The other day while doing non-geeky, totally girly type dusting behind the computer, I noticed that my video card seemed to have two sockets to plug monitors into. One was full (obviously) but the other was suspiciously empty and, to my untutored eye, not normal. It turns out it's something called a DVI socket. I found this out by reading through the handy envelope of gumf Dell supplied with the machine when I bought it. "Plug the Monitor into the VGA or the DVI socket," it said, "But not both."
"But not both."
I hate being told not to do things.
It doesn't, I thought, say not to plug another monitor into the other socket...
Unfortunately I had nothing to hand to plug into it.
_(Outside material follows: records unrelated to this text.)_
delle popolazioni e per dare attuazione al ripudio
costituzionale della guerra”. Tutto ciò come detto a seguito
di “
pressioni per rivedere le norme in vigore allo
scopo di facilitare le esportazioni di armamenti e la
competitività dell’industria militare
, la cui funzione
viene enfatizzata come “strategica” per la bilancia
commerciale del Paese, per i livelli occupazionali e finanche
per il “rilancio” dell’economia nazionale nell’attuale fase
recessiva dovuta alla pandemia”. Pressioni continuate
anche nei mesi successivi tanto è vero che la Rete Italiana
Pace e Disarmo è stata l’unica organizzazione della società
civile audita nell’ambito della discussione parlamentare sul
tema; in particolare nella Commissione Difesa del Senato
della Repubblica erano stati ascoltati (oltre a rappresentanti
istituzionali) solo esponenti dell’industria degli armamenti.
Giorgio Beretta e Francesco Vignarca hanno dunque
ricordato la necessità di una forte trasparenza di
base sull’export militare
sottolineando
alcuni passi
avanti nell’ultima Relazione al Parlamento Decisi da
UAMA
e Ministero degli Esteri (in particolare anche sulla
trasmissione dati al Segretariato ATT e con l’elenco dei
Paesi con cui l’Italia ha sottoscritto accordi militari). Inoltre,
There is another monitor sat on this desk (plugged into another computer - the two are networked) but it has a VGA plug.
Five minutes later via the mighty power of eBay, (peas be up on it) and after spending the price of a cup of non-frothy coffee, I was suddenly the proud owner of a VGA to DVI converterizer thingie - the existence of which I had been totally ignorant only a few minutes before.
It arrived today. Ten minutes after I had noticed the post had landed on the hall floor, and I had nipped upstairs with the wee Jiffy Bag, tweaked settings and rebooted, I was swapping and stretching documents across both monitors, giggling with happy delight. I am either a very sad man or very easily pleased.
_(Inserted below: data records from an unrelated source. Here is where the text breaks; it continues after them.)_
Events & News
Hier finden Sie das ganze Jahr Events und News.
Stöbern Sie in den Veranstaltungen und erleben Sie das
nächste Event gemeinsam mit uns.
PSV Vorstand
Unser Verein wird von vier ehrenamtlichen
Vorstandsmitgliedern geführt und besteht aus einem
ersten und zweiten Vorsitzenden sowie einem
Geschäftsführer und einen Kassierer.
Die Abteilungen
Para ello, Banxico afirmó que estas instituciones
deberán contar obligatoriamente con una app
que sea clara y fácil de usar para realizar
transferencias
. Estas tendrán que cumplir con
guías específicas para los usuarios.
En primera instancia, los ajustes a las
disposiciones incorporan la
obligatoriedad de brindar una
Merriol thinks it's on the sad end of the spectrum. Holly on the other hand was impressed, but Daisy was delighted. She thought it was the greatest thing since sliced brioche and the two of us spent ages, sat at the desk, taking it in turns to resize text documents over both screens. One of those middle-aged geek / four year old child bonding moments that will live in the memory.
Unfortunately I have now got to work out some way of connecting the monitor to both computers without unplugging and re-plugging the thing every time anyone wants to use the other computer. It's ages since I had a data switch built into my set-up but my pile of cables, switches, adaptors, and What-exactly-IS-this-thing?s turns out not to have the required combination of bits.
I may have to lash out another cup of coffee (and maybe even a Danish Pastry) and buy more.
Der OctoberFilmFest
- Dr Doolittle
- another 90 minutes of my life I want back - thanks kids! Best bit of this film was discovering, after the event, that it was directed by the woman who played officer Lucy Bates in Hill Street Blues. Yep, that good. - X Men
- what jolly nonsense! Not seen any of the X Men series before and this was unexpectedly better than I was... er... expecting... One of the better comic book movies. - Killers From Space
- A masterfully demented, fever dream of a movie directed by Billy Wilder's idiot brother. - Alien Nation: Body and Soul
- Meh Buddy-Cop SF TV movie. - The Beast of Yucca Flats
- I'm through the bottom! Finally after years of scraping around the bottom of the barrel of movie dross I've broken through and found out what's lurking underneath. This is a masterpiece, a real genuine masterpiece! Shot without sound (and presumably without a script) and then voiced over by the director reading a elliptical bursts of insane, portentous lines - very few of which seem to bear any relationship to the badly framed inaction on the screen (and even when they do they're just bewilderingly weird: "Boys from the city, not yet caught in the whirlwind of progress feed soda-pop to the thirsty pigs.") What does appear on screen is brilliantly encapsulated, far better than I ever could, by this on-line review:"We get a five-minute scenes in which a couple of people walk aimlessly and slowly through an ugly, featureless desert for mile after mile, just walking and walking, and we're lulled into a false sense of security...and then BAM! Just when you least expect it, all of the sudden they STOP WALKING AND KIND OF STAND THERE FOR A WHILE."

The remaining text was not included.